### Records to process
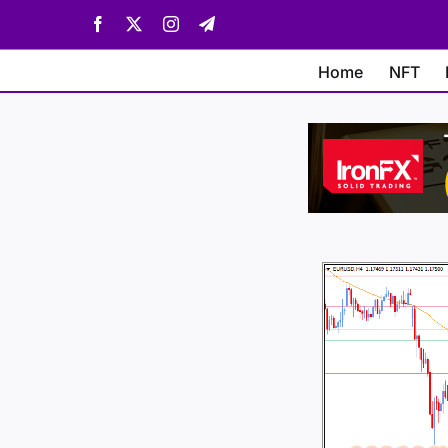
Skip
Facebook
X
Instagram
Telegram
to
content
Home
NFT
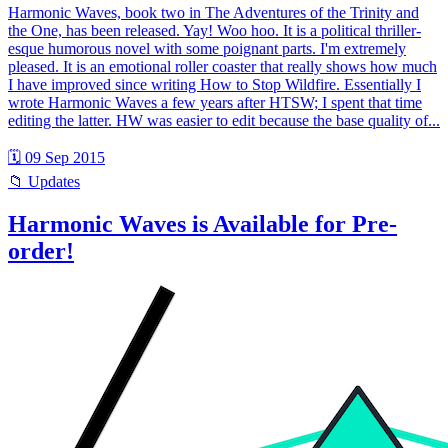
Harmonic Waves, book two in The Adventures of the Trinity and
the One, has been released. Yay! Woo hoo. It is a political thriller-
esque humorous novel with some poignant parts. I'm extremely
pleased. It is an emotional roller coaster that really shows how much
I have improved since writing How to Stop Wildfire. Essentially I
wrote Harmonic Waves a few years after HTSW; I spent that time
editing the latter. HW was easier to edit because the base quality of...
🗓 09 Sep 2015
📁 Updates
Harmonic Waves is Available for Pre-
order!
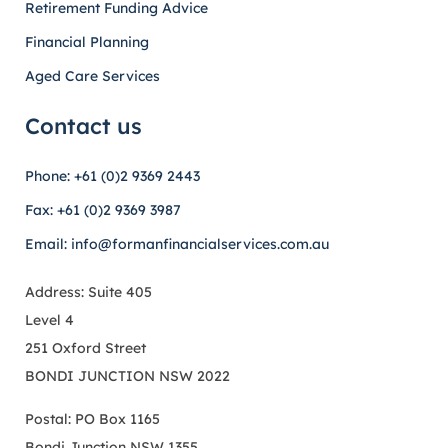
Retirement Funding Advice
Financial Planning
Aged Care Services
Contact us
Phone: +61 (0)2 9369 2443
Fax: +61 (0)2 9369 3987
Email: info@formanfinancialservices.com.au
Address: Suite 405
Level 4
251 Oxford Street
BONDI JUNCTION NSW 2022
Postal: PO Box 1165
Bondi Junction NSW 1355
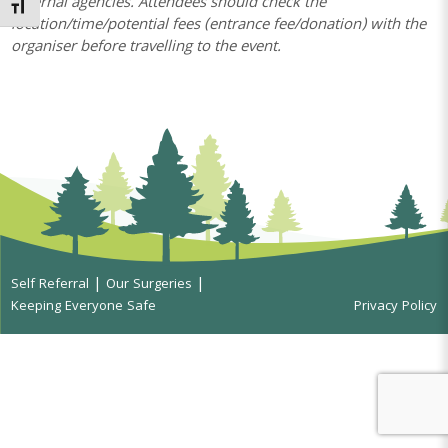
external agencies. Attendees should check the
Toggle Font size
location/time/potential fees (entrance fee/donation) with the
organiser before travelling to the event.
Self Referral
Our Surgeries
Keeping Everyone Safe
Privacy Policy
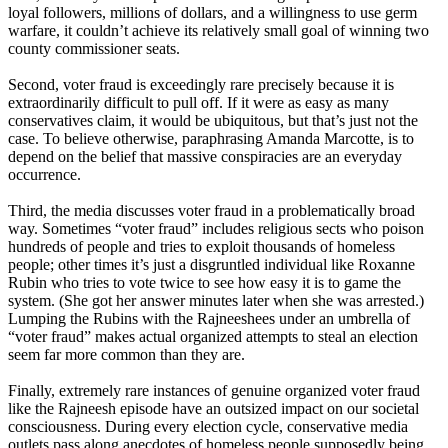
loyal followers, millions of dollars, and a willingness to use germ
warfare, it couldn’t achieve its relatively small goal of winning two
county commissioner seats.
Second, voter fraud is exceedingly rare precisely because it is
extraordinarily difficult to pull off. If it were as easy as many
conservatives claim, it would be ubiquitous, but that’s just not the
case. To believe otherwise, paraphrasing Amanda Marcotte, is to
depend on the belief that massive conspiracies are an everyday
occurrence.
Third, the media discusses voter fraud in a problematically broad
way. Sometimes “voter fraud” includes religious sects who poison
hundreds of people and tries to exploit thousands of homeless
people; other times it’s just a disgruntled individual like Roxanne
Rubin who tries to vote twice to see how easy it is to game the
system. (She got her answer minutes later when she was arrested.)
Lumping the Rubins with the Rajneeshees under an umbrella of
“voter fraud” makes actual organized attempts to steal an election
seem far more common than they are.
Finally, extremely rare instances of genuine organized voter fraud
like the
Rajneesh
episode have an outsized impact on our societal
consciousness. During every election cycle, conservative media
outlets pass along anecdotes of homeless people supposedly being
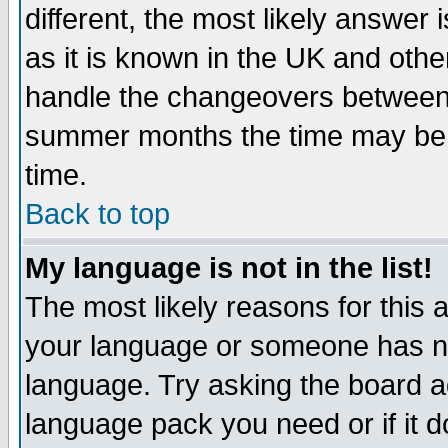
different, the most likely answer
as it is known in the UK and othe
handle the changeovers between 
summer months the time may be an
time.
Back to top
My language is not in the list!
The most likely reasons for this ar
your language or someone has not
language. Try asking the board adm
language pack you need or if it do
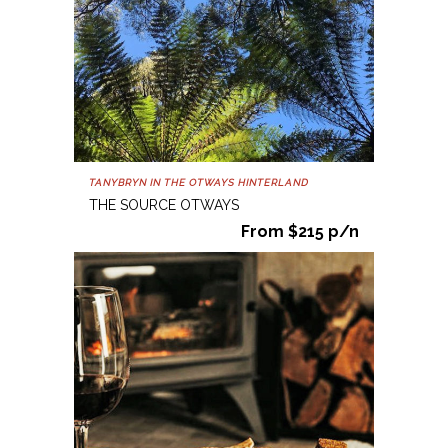
TANYBRYN IN THE OTWAYS HINTERLAND
THE SOURCE OTWAYS
From $215 p/n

### Problem
Pictures stay out; everything else in the records above gets copied exactly.

### Task result
Skip
Facebook
X
Instagram
Telegram
to
content
Home
NFT
Harmonic Waves, book two in The Adventures of the Trinity and
the One, has been released. Yay! Woo hoo. It is a political thriller-
esque humorous novel with some poignant parts. I'm extremely
pleased. It is an emotional roller coaster that really shows how much
I have improved since writing How to Stop Wildfire. Essentially I
wrote Harmonic Waves a few years after HTSW; I spent that time
editing the latter. HW was easier to edit because the base quality of...
🗓 09 Sep 2015
📁 Updates
Harmonic Waves is Available for Pre-
order!
Retirement Funding Advice
Financial Planning
Aged Care Services
Contact us
Phone: +61 (0)2 9369 2443
Fax: +61 (0)2 9369 3987
Email: info@formanfinancialservices.com.au
Address: Suite 405
Level 4
251 Oxford Street
BONDI JUNCTION NSW 2022
Postal: PO Box 1165
Bondi Junction NSW 1355
external agencies. Attendees should check the
Toggle Font size
location/time/potential fees (entrance fee/donation) with the
organiser before travelling to the event.
Self Referral
Our Surgeries
Keeping Everyone Safe
Privacy Policy
loyal followers, millions of dollars, and a willingness to use germ
warfare, it couldn’t achieve its relatively small goal of winning two
county commissioner seats.
Second, voter fraud is exceedingly rare precisely because it is
extraordinarily difficult to pull off. If it were as easy as many
conservatives claim, it would be ubiquitous, but that’s just not the
case. To believe otherwise, paraphrasing Amanda Marcotte, is to
depend on the belief that massive conspiracies are an everyday
occurrence.
Third, the media discusses voter fraud in a problematically broad
way. Sometimes “voter fraud” includes religious sects who poison
hundreds of people and tries to exploit thousands of homeless
people; other times it’s just a disgruntled individual like Roxanne
Rubin who tries to vote twice to see how easy it is to game the
system. (She got her answer minutes later when she was arrested.)
Lumping the Rubins with the Rajneeshees under an umbrella of
“voter fraud” makes actual organized attempts to steal an election
seem far more common than they are.
Finally, extremely rare instances of genuine organized voter fraud
like the
Rajneesh
episode have an outsized impact on our societal
consciousness. During every election cycle, conservative media
outlets pass along anecdotes of homeless people supposedly being
different, the most likely answer
as it is known in the UK and othe
handle the changeovers between 
summer months the time may be an
time.
Back to top
My language is not in the list!
The most likely reasons for this ar
your language or someone has not
language. Try asking the board adm
language pack you need or if it do
TANYBRYN IN THE OTWAYS HINTERLAND
THE SOURCE OTWAYS
From $215 p/n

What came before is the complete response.